Zuhause ist es auch nicht besser. Die Einsamkeit frisst mich auf. Am liebsten würde ich heiß duschen gehen und dann ins Bett, aber mittlerweile hasse ich es nur mehr, hier duschen zu gehen. Privatsphäre gibt es bei uns zuhause nicht, die Badezimmertür ist nicht abschließbar und es kommt jeder einfach rein. Seit ich hier bin, war ich eh nur zweimal duschen, beim ersten Mal ist mein Vater hereingeplatzt weil er unbedingt auf die Minute seine Sportsachen brauchte (früher hat er bei solchen Gelegenheiten dann gerne mal gesagt “Ich schau dir schon nix weg”, wenn ich dann alles, was ich irgendwie bedecken konnte, notdürftig mit den Händen bedeckte) und gestern stand ich gerade nackt im Bad und war dabei, mich anzuziehen, als meine Mutter die Tür aufriss: “Oh, sorry, ich dachte es hat nur jemand das Licht brennen lassen” (Ja, sicher, vor einer halben Minute hat sich die Dusche von alleine abgedreht. Außerdem kann man ja trotzdem mal anklopfen und laut sagen: “Jemand drin?” bevor man einfach die Tür aufreißt…). Ich kann euch wirklich gar nicht sagen, wie sehr ich mich schon darauf freue, mich morgen ins Auto zu setzen und Medan für die nächsten Monate hinter mir zu lassen. Vermutlich werde ich erst wieder zu Ostern hierher kommen.
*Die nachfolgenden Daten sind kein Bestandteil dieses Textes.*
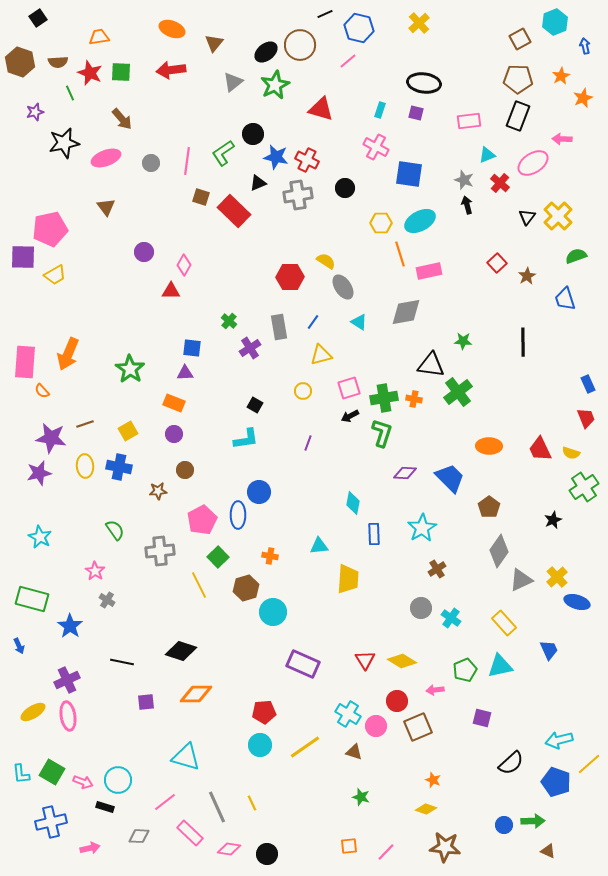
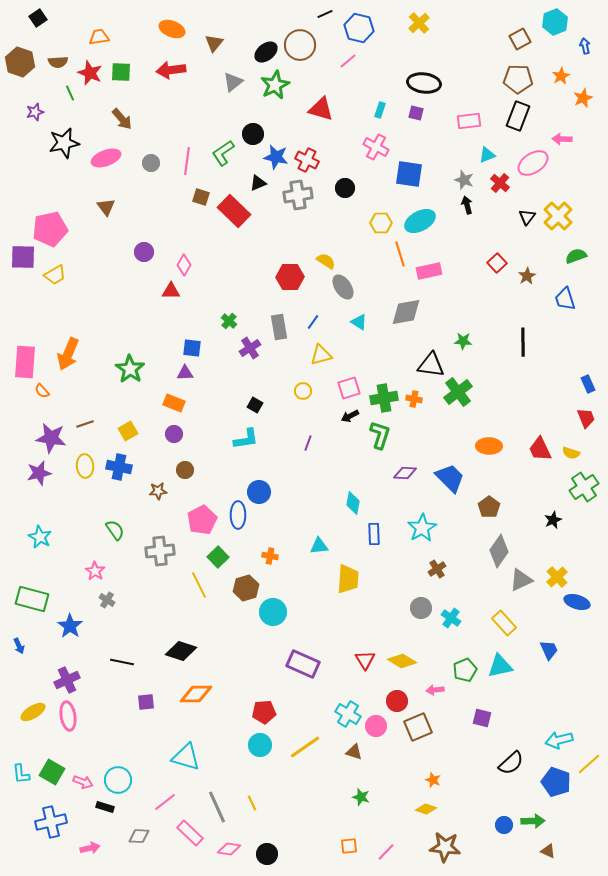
green L-shape at (382, 433): moved 2 px left, 2 px down
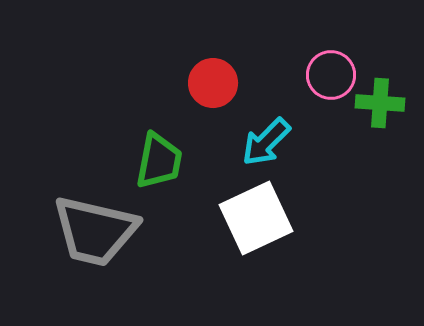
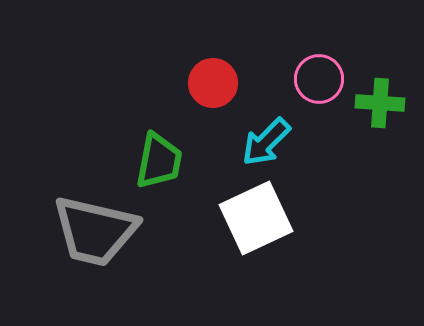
pink circle: moved 12 px left, 4 px down
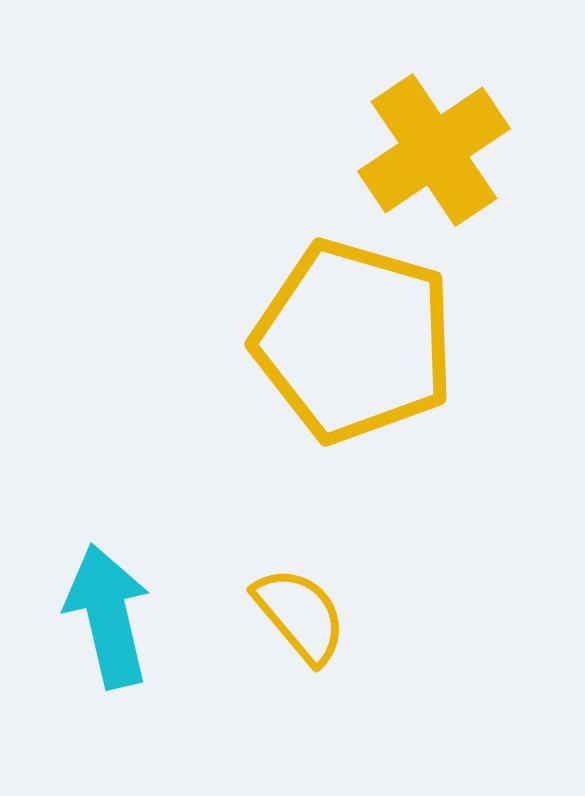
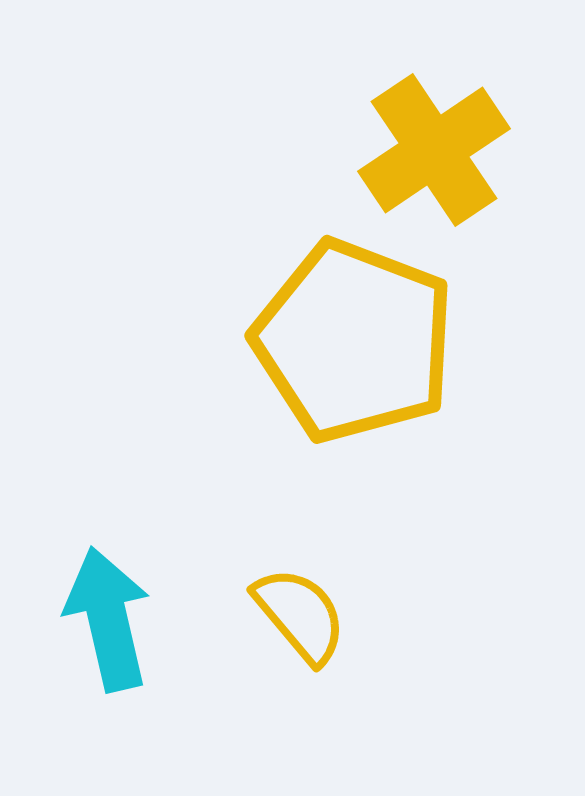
yellow pentagon: rotated 5 degrees clockwise
cyan arrow: moved 3 px down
Ich schlafe nicht viel. Vorgestern Abend habe ich Trittico genommen, sogar doppelt so viel wie sonst, länger geschlafen habe ich dadurch allerdings nicht. Ich war morgens nur total matschig.

Aber alles wird gut. Morgen fahre ich ins Kaff, Montag fahre ich gleich in der Früh in den Afro-Laden damit mir die Friseurin sagt, was es kosten würde meine Haare zu Rastazöpfen zu flechten und dann werde ich mich so richtig schön mit Substanzen abschießen. Das brauche ich nach der Woche einfach mal.